Emokpae V. Stanbic Ibtc Pension Managers Ltd (2021) LLJR-SC

Emokpae V. Stanbic Ibtc Pension Managers Ltd (2021)

LAWGLOBAL HUB Lead Judgment Report


The Notice of Appeal at pages 373 – 375 of the Records has two grounds of appeal namely: – the complaint against the finding of fact that “the Appellant failed to prove that the Respondent breached its duty of care”, and the omnibus ground of appeal complaining that the judgment of the Court of Appeal (the lower Court) was against the weight of evidence. Both grounds are complaints against the lower Court’s findings of fact. The grounds require leave first sought and granted before they could be legitimately filed in the further appeal to this Court from the lower Court, an intermediate Court.
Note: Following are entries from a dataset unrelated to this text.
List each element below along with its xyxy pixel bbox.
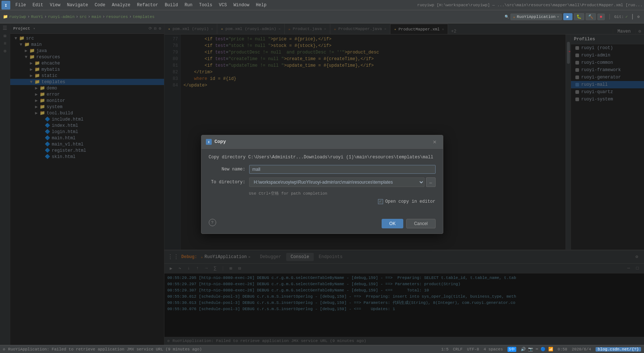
svg-text:I: I — [208, 140, 210, 144]
menu-file[interactable]: File — [12, 2, 29, 8]
run-config-btn[interactable]: ☕ RuoYiApplication ▾ — [510, 14, 562, 20]
menu-view[interactable]: View — [47, 2, 63, 8]
status-bar-right: 1:5 CRLF UTF-8 4 spaces S中 🔊 📷 ⌨ 🔵 📶 0:5… — [441, 347, 641, 352]
new-name-label: New name: — [209, 167, 245, 172]
help-button[interactable]: ? — [209, 219, 216, 226]
cancel-button[interactable]: Cancel — [406, 219, 435, 228]
status-encoding: UTF-8 — [467, 347, 479, 352]
status-date: 2020/6/4 — [572, 347, 591, 352]
debug-button[interactable]: 🐛 — [574, 13, 584, 20]
checkbox-check-icon: ✓ — [379, 199, 382, 204]
menu-code[interactable]: Code — [92, 2, 108, 8]
app-icon: I — [1, 1, 10, 10]
menu-bar: I File Edit View Navigate Code Analyze R… — [0, 0, 644, 10]
git-checkmark: ✓ — [625, 14, 628, 19]
menu-build[interactable]: Build — [162, 2, 181, 8]
status-position: 1:5 — [441, 347, 448, 352]
menu-navigate[interactable]: Navigate — [64, 2, 91, 8]
status-time: 0:58 — [558, 347, 567, 352]
app-window: I File Edit View Navigate Code Analyze R… — [0, 0, 644, 353]
breadcrumb-sep1: › — [27, 14, 30, 19]
dialog-body: Copy directory C:\Users\Administr...Down… — [201, 149, 443, 215]
open-copy-row: ✓ Open copy in editor — [209, 199, 436, 204]
dialog-to-dir-row: To directory: H:\workspace\ruoyiwp\RuoYi… — [209, 177, 436, 187]
status-indent: 4 spaces — [484, 347, 503, 352]
breadcrumb-templates[interactable]: templates — [133, 15, 154, 19]
git-label: Git: — [614, 15, 624, 19]
menu-run[interactable]: Run — [182, 2, 196, 8]
breadcrumb-ruoyiwp[interactable]: ruoyiwp — [9, 15, 26, 19]
menu-edit[interactable]: Edit — [30, 2, 46, 8]
breadcrumb-ruoyi[interactable]: RuoYi — [31, 15, 43, 19]
open-copy-label: Open copy in editor — [385, 199, 436, 204]
ime-icon: S中 — [507, 347, 516, 352]
menu-window[interactable]: Window — [230, 2, 252, 8]
stop-button[interactable]: ■ — [597, 14, 605, 20]
menu-refactor[interactable]: Refactor — [134, 2, 161, 8]
watermark-label: blog.csdn.net/{?} — [596, 347, 641, 352]
browse-button[interactable]: … — [426, 177, 436, 187]
copy-dialog: I Copy ✕ Copy directory C:\Users\Adminis… — [201, 135, 443, 234]
to-directory-label: To directory: — [209, 180, 245, 185]
search-everywhere-icon[interactable]: 🔍 — [505, 15, 509, 19]
dialog-app-icon: I — [206, 139, 212, 145]
breadcrumb-sep3: › — [76, 14, 78, 19]
path-hint: Use Ctrl+空格 for path completion — [249, 191, 436, 196]
dialog-overlay: I Copy ✕ Copy directory C:\Users\Adminis… — [0, 23, 644, 345]
breadcrumb-resources[interactable]: resources — [106, 15, 128, 19]
breadcrumb-sep2: › — [44, 14, 47, 19]
status-message: RuoYiApplication: Failed to retrieve app… — [8, 347, 202, 352]
status-crlf: CRLF — [453, 347, 462, 352]
nav-toolbar: 📁 ruoyiwp › RuoYi › ruoyi-admin › src › … — [0, 10, 644, 23]
dialog-path-row: H:\workspace\ruoyiwp\RuoYi\ruoyi-admin\s… — [249, 177, 436, 187]
title-bar-text: ruoyiwp [H:\workspace\ruoyiwp] — ...\src… — [417, 3, 643, 7]
status-error-icon: ⊘ — [3, 347, 5, 352]
breadcrumb-sep6: › — [129, 14, 132, 19]
run-button[interactable]: ▶ — [563, 13, 572, 20]
build-button[interactable]: 🔨 — [586, 13, 596, 20]
tray-icons: 🔊 📷 ⌨ 🔵 📶 — [521, 347, 553, 352]
dialog-title: Copy — [215, 139, 226, 144]
dialog-new-name-row: New name: — [209, 165, 436, 174]
dialog-description: Copy directory C:\Users\Administr...Down… — [209, 155, 436, 160]
dialog-footer: ? OK Cancel — [201, 215, 443, 234]
menu-analyze[interactable]: Analyze — [109, 2, 133, 8]
dialog-titlebar: I Copy ✕ — [201, 135, 443, 149]
ok-button[interactable]: OK — [382, 219, 403, 228]
status-bar: ⊘ RuoYiApplication: Failed to retrieve a… — [0, 345, 644, 353]
open-copy-checkbox[interactable]: ✓ — [378, 199, 383, 204]
menu-help[interactable]: Help — [253, 2, 269, 8]
breadcrumb-sep4: › — [88, 14, 90, 19]
to-directory-select[interactable]: H:\workspace\ruoyiwp\RuoYi\ruoyi-admin\s… — [249, 177, 425, 187]
breadcrumb-src[interactable]: src — [79, 15, 87, 19]
project-icon: 📁 — [3, 14, 8, 19]
menu-vcs[interactable]: VCS — [216, 2, 230, 8]
breadcrumb-main[interactable]: main — [91, 15, 101, 19]
menu-tools[interactable]: Tools — [196, 2, 215, 8]
svg-text:I: I — [5, 4, 7, 8]
breadcrumb-admin[interactable]: ruoyi-admin — [48, 15, 75, 19]
dialog-close-button[interactable]: ✕ — [431, 138, 439, 146]
settings-icon[interactable]: ⚙ — [637, 14, 640, 19]
breadcrumb-sep5: › — [102, 14, 105, 19]
new-name-input[interactable] — [249, 165, 436, 174]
Section 233(2) & (3) of the Constitution is mandatory. A ground of appeal against concurrent findings of fact requires leave first sought and granted before filing. These two grounds of appeal, being grounds of pure facts against the decision of the Court of Appeal, an intermediate Court, filed in defiance or insubordination of the provisions of Section 233(2) & (3) of the Constitution, are incurably defective – no leave having been first sought and granted before they were filed are incompetent.


The incompetence of the Notice of Appeal vitiated the appeal predicated thereon.

Appellant who, purporting to exercise his constitutional right of appeal, brings his appeal in a manner flagrantly violative of the Constitution cannot be countenanced. It will be ultra vires to grant to such litigant a right denied to him by the Constitution. Similarly, if exercise of the right of appeal is conditional; unless the mandatory conditions are met and fulfilled, the Court acts ultra vires to entertain such appeal process.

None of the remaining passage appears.